ABOUT THIS TASK:
Every record should be copied exactly, except that pictures are to be omitted.

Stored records
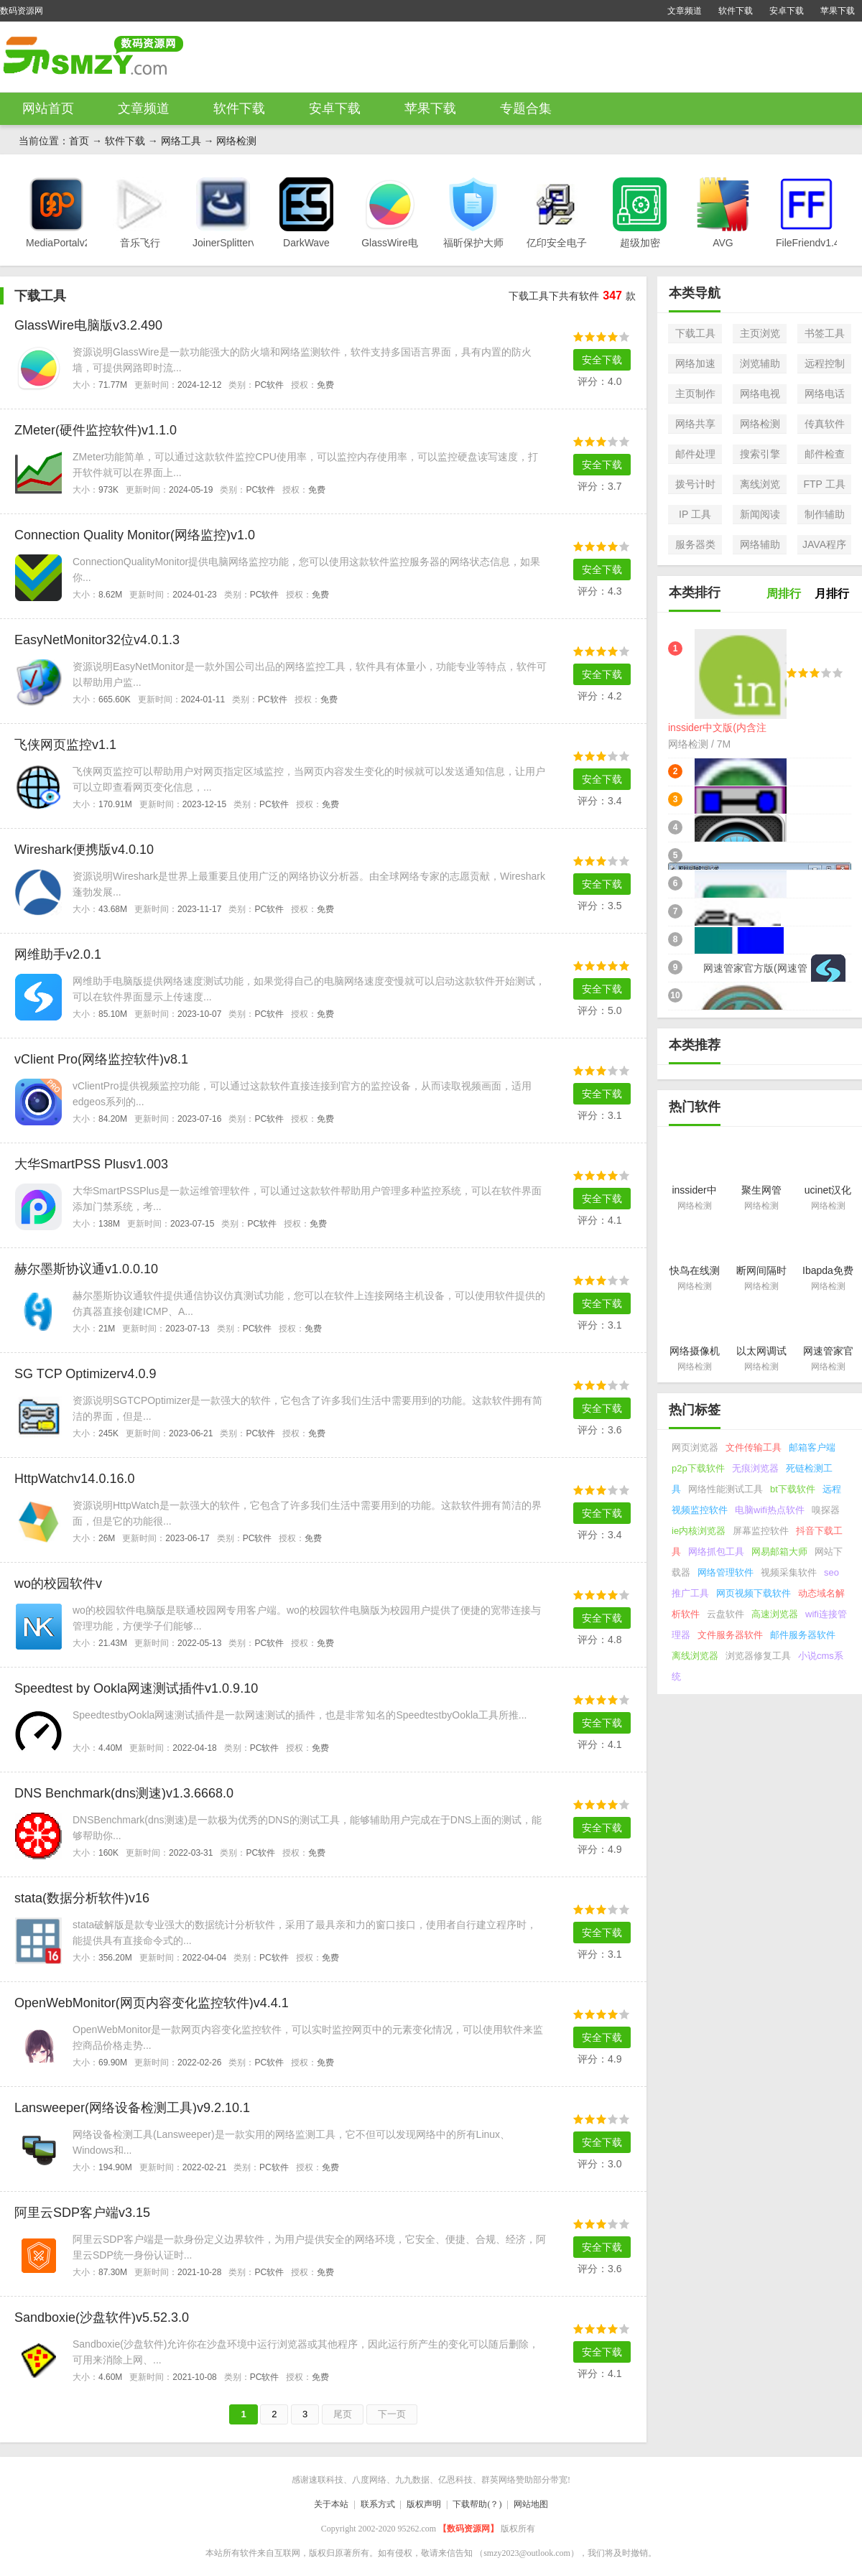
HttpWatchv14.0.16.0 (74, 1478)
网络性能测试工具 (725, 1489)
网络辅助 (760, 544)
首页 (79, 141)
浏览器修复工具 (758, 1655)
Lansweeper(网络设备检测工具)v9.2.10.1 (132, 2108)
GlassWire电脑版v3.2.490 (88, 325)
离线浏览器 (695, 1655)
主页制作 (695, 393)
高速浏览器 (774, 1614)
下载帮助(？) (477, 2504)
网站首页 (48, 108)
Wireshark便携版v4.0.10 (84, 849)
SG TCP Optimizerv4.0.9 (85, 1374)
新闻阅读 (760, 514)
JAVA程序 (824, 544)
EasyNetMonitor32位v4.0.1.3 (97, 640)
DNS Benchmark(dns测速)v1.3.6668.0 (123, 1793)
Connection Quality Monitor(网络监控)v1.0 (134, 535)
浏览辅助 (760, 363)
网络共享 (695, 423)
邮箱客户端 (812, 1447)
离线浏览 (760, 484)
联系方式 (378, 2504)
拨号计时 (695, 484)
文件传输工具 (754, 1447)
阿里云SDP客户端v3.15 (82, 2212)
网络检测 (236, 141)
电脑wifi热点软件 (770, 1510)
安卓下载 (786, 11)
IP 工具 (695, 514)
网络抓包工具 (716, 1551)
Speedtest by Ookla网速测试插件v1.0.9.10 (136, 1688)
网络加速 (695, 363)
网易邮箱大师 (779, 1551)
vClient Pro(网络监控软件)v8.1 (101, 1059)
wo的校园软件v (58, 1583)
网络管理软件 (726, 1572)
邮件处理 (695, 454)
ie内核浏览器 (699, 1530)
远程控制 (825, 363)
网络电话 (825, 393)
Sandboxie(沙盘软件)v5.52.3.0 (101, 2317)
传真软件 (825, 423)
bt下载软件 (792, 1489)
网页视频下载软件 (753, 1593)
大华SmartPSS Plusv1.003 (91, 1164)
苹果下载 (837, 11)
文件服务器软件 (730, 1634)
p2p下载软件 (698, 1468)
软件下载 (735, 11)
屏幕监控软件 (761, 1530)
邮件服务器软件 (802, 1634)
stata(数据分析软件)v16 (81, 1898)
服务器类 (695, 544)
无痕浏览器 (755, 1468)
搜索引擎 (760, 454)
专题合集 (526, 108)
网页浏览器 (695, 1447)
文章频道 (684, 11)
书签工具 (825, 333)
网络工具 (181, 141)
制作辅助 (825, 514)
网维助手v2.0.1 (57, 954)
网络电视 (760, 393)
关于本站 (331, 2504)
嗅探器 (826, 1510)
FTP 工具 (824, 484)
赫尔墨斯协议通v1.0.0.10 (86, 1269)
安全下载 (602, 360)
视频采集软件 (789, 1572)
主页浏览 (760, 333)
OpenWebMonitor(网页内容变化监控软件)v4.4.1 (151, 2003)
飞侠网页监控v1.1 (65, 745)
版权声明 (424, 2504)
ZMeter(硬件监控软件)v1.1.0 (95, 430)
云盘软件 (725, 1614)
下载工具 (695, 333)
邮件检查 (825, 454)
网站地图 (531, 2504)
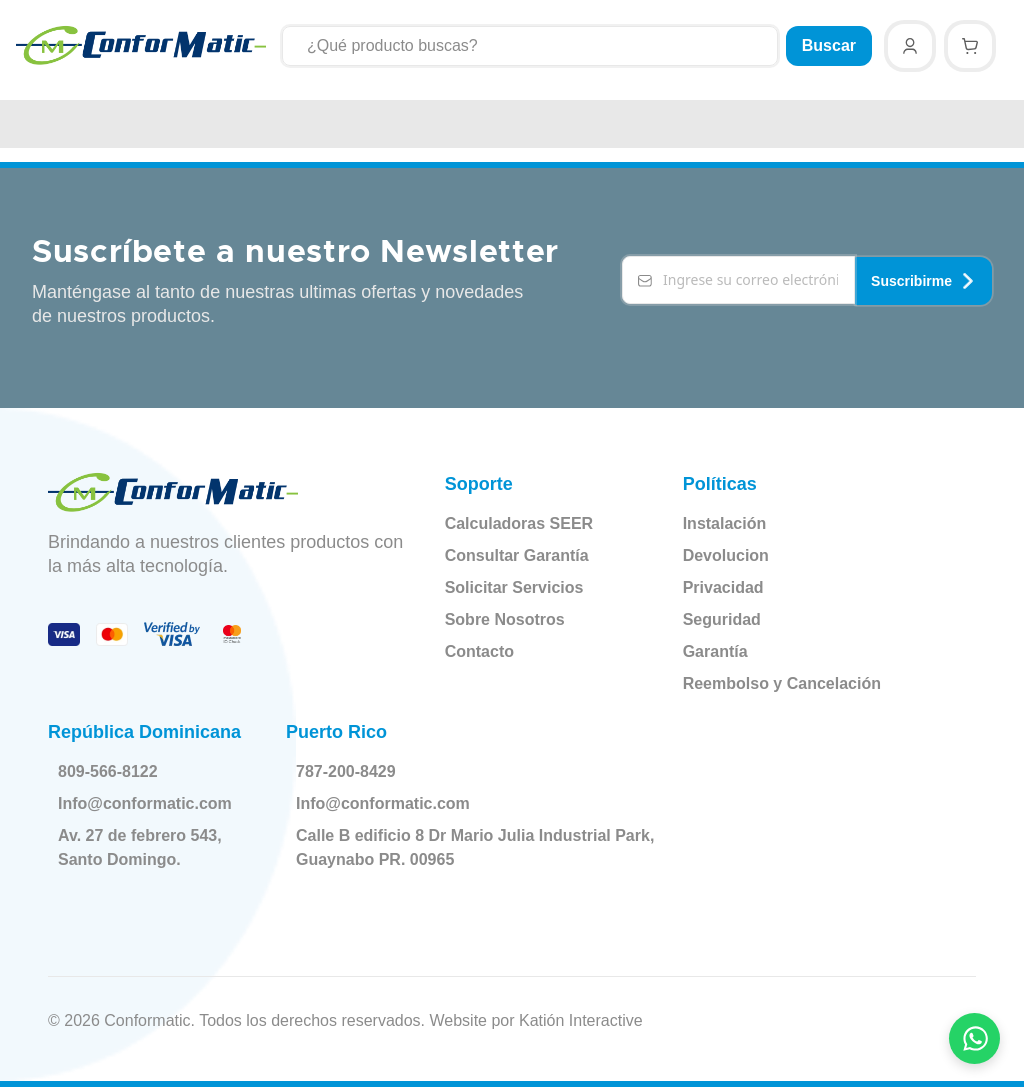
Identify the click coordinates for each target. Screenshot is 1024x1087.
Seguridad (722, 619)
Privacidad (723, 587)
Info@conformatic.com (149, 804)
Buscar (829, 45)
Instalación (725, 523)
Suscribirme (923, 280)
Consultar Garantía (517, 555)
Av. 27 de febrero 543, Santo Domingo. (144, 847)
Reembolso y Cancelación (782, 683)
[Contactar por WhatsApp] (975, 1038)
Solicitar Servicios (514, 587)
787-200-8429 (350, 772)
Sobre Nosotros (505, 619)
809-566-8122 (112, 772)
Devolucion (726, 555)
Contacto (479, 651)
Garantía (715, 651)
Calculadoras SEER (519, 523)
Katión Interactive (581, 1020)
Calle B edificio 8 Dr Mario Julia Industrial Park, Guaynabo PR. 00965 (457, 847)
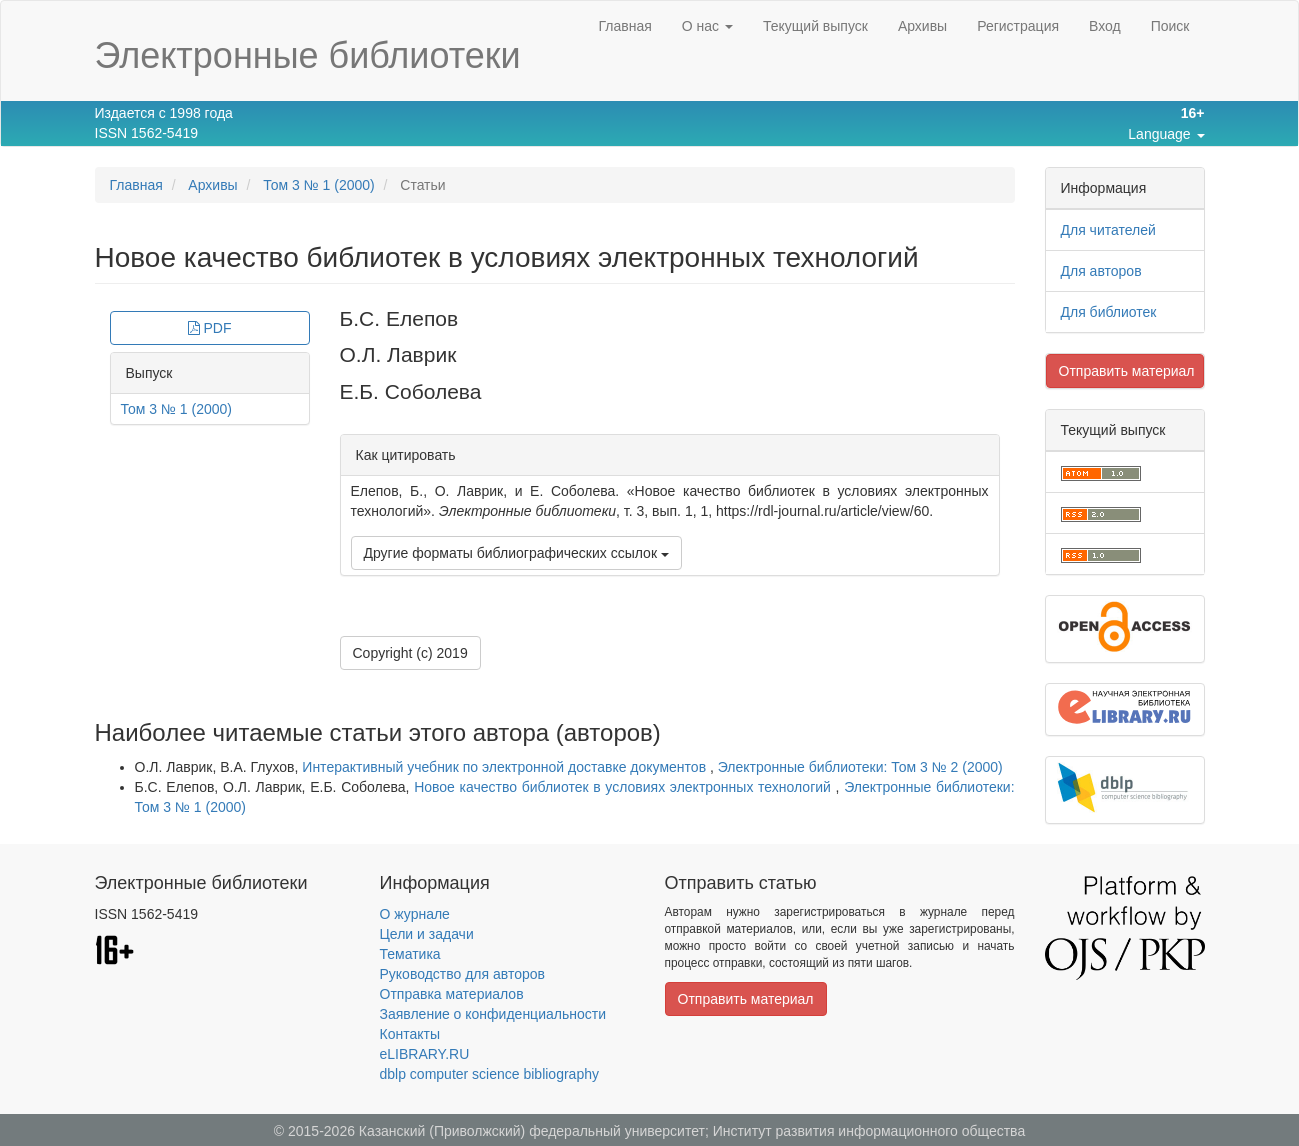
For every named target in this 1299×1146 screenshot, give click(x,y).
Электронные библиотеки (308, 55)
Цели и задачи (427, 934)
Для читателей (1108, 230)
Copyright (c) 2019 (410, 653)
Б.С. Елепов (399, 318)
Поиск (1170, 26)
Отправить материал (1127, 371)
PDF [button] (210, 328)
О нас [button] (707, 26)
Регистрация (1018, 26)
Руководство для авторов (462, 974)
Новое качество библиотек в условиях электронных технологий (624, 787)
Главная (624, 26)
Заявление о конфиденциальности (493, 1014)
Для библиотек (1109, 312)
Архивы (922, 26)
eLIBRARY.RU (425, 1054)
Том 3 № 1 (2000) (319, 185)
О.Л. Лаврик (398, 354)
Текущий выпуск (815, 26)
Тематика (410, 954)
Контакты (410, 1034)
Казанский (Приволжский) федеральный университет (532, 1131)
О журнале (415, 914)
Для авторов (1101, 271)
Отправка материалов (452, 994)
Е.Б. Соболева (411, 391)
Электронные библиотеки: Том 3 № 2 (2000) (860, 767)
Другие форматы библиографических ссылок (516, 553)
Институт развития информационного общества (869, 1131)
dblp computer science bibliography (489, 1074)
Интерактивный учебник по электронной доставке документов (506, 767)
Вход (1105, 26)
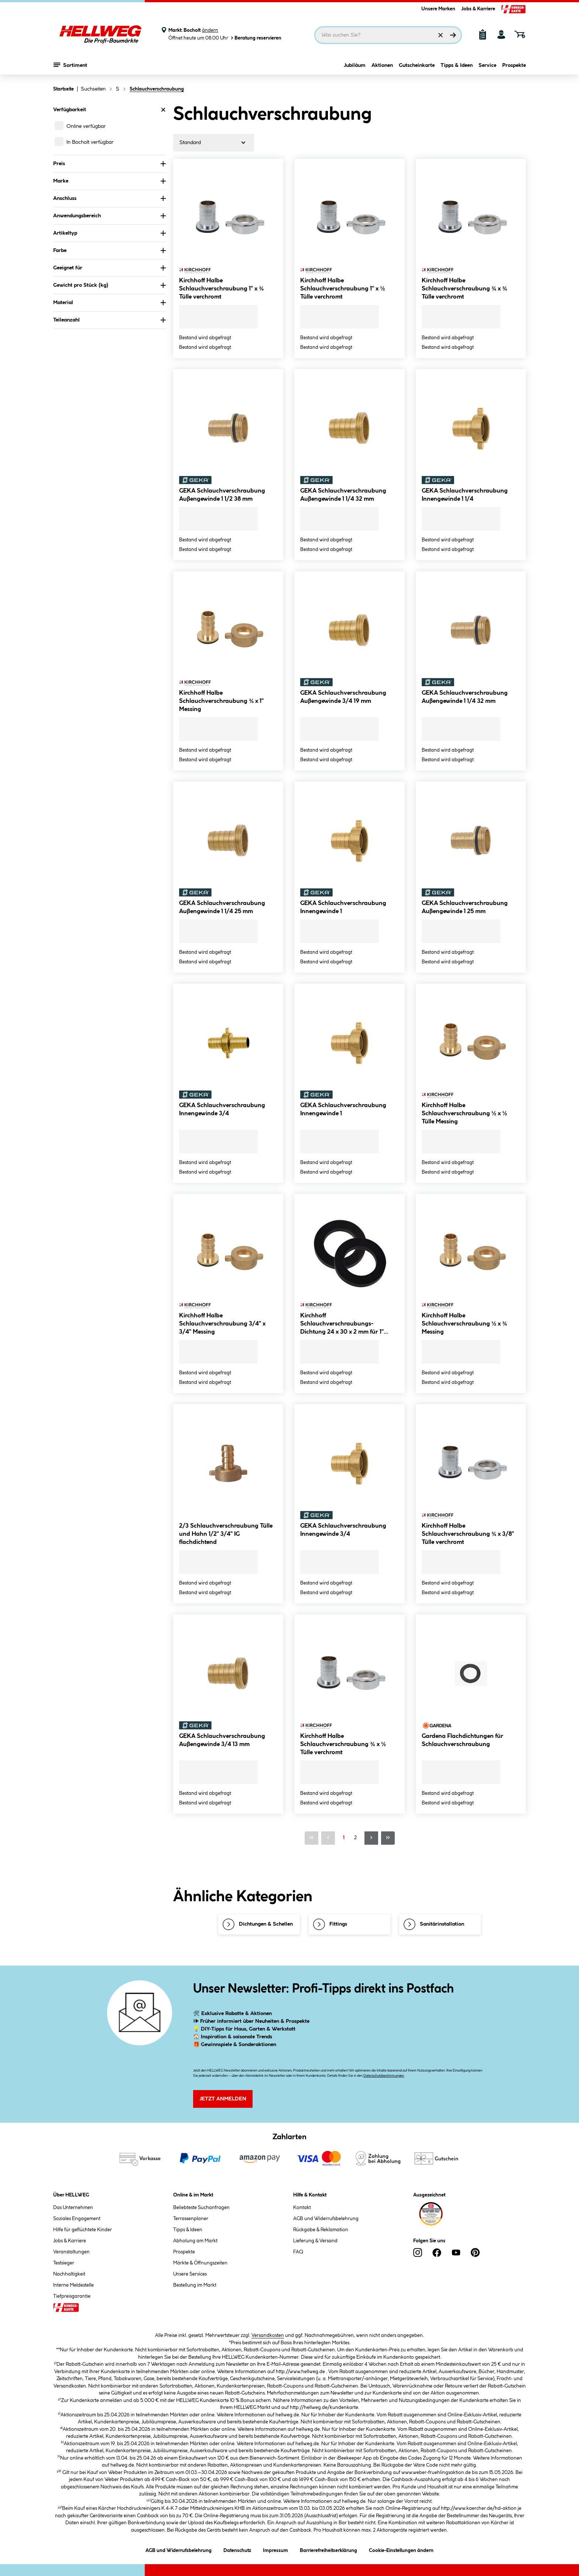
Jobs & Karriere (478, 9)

SOLUTION:
HttpWatchv14.0.16.0 (74, 1478)
网络性能测试工具 (725, 1489)
网络辅助 (760, 544)
首页 (79, 141)
浏览器修复工具 (758, 1655)
Lansweeper(网络设备检测工具)v9.2.10.1 (132, 2108)
GlassWire电脑版v3.2.490 (88, 325)
离线浏览器 (695, 1655)
主页制作 (695, 393)
高速浏览器 (774, 1614)
下载帮助(？) (477, 2504)
网站首页 (48, 108)
Wireshark便携版v4.0.10 (84, 849)
SG TCP Optimizerv4.0.9 (85, 1374)
新闻阅读 (760, 514)
JAVA程序 (824, 544)
EasyNetMonitor32位v4.0.1.3 (97, 640)
DNS Benchmark(dns测速)v1.3.6668.0 (123, 1793)
Connection Quality Monitor(网络监控)v1.0 (134, 535)
浏览辅助 (760, 363)
网络共享 (695, 423)
邮箱客户端 (812, 1447)
离线浏览 (760, 484)
联系方式 (378, 2504)
拨号计时 (695, 484)
文件传输工具 (754, 1447)
阿里云SDP客户端v3.15 (82, 2212)
网络检测 (236, 141)
电脑wifi热点软件 (770, 1510)
安卓下载 (786, 11)
IP 工具 (695, 514)
网络抓包工具 (716, 1551)
Speedtest by Ookla网速测试插件v1.0.9.10 (136, 1688)
网络加速 (695, 363)
网易邮箱大师 (779, 1551)
vClient Pro(网络监控软件)v8.1 (101, 1059)
wo的校园软件v (58, 1583)
网络管理软件 (726, 1572)
邮件处理 (695, 454)
ie内核浏览器 (699, 1530)
远程控制 (825, 363)
网络电话 (825, 393)
Sandboxie(沙盘软件)v5.52.3.0 (101, 2317)
传真软件 (825, 423)
bt下载软件 (792, 1489)
网页视频下载软件 (753, 1593)
大华SmartPSS Plusv1.003 (91, 1164)
苹果下载 (837, 11)
文件服务器软件 (730, 1634)
p2p下载软件 (698, 1468)
软件下载 (735, 11)
屏幕监控软件 (761, 1530)
邮件服务器软件 (802, 1634)
stata(数据分析软件)v16 (81, 1898)
服务器类 (695, 544)
无痕浏览器 (755, 1468)
搜索引擎 (760, 454)
专题合集 (526, 108)
网页浏览器 (695, 1447)
文章频道 (684, 11)
书签工具 (825, 333)
网络工具 (181, 141)
制作辅助 (825, 514)
网维助手v2.0.1 (57, 954)
网络电视 (760, 393)
关于本站 (331, 2504)
嗅探器 (826, 1510)
FTP 工具 (824, 484)
赫尔墨斯协议通v1.0.0.10 (86, 1269)
安全下载 (602, 360)
视频采集软件 (789, 1572)
主页浏览 (760, 333)
OpenWebMonitor(网页内容变化监控软件)v4.4.1 (151, 2003)
飞侠网页监控v1.1 (65, 745)
版权声明 (424, 2504)
ZMeter(硬件监控软件)v1.1.0 (95, 430)
云盘软件 (725, 1614)
下载工具 (695, 333)
邮件检查 (825, 454)
网站地图 (531, 2504)
Identify the click coordinates for each target. Screenshot is 1024x1087.
Seguridad (722, 619)
Privacidad (723, 587)
Info@conformatic.com (149, 804)
Buscar (829, 45)
Instalación (725, 523)
Suscribirme (923, 280)
Consultar Garantía (517, 555)
Av. 27 de febrero 543, Santo Domingo. (144, 847)
Reembolso y Cancelación (782, 683)
[Contactar por WhatsApp] (975, 1038)
Solicitar Servicios (514, 587)
787-200-8429 (350, 772)
Sobre Nosotros (505, 619)
809-566-8122 (112, 772)
Devolucion (726, 555)
Contacto (479, 651)
Garantía (715, 651)
Calculadoras SEER (519, 523)
Katión Interactive (581, 1020)
Calle B edificio 8 Dr Mario Julia Industrial Park, Guaynabo PR. 00965 (457, 847)
For every named target in this 1299×1146 screenshot, give click(x,y).
Электронные библиотеки (308, 55)
Цели и задачи (427, 934)
Для читателей (1108, 230)
Copyright (c) 2019 (410, 653)
Б.С. Елепов (399, 318)
Поиск (1170, 26)
Отправить материал (1127, 371)
PDF [button] (210, 328)
О нас [button] (707, 26)
Регистрация (1018, 26)
Руководство для авторов (462, 974)
Новое качество библиотек в условиях электронных технологий (624, 787)
Главная (624, 26)
Заявление о конфиденциальности (493, 1014)
Для библиотек (1109, 312)
Архивы (922, 26)
eLIBRARY.RU (425, 1054)
Том 3 № 1 (2000) (319, 185)
О.Л. Лаврик (398, 354)
Текущий выпуск (815, 26)
Тематика (410, 954)
Контакты (410, 1034)
Казанский (Приволжский) федеральный университет (532, 1131)
О журнале (415, 914)
Для авторов (1101, 271)
Отправка материалов (452, 994)
Е.Б. Соболева (411, 391)
Электронные библиотеки: Том 3 № 2 (2000) (860, 767)
Другие форматы библиографических ссылок (516, 553)
Институт развития информационного общества (869, 1131)
dblp computer science bibliography (489, 1074)
Интерактивный учебник по электронной доставке документов (506, 767)
Вход (1105, 26)
Jobs & Karriere (478, 9)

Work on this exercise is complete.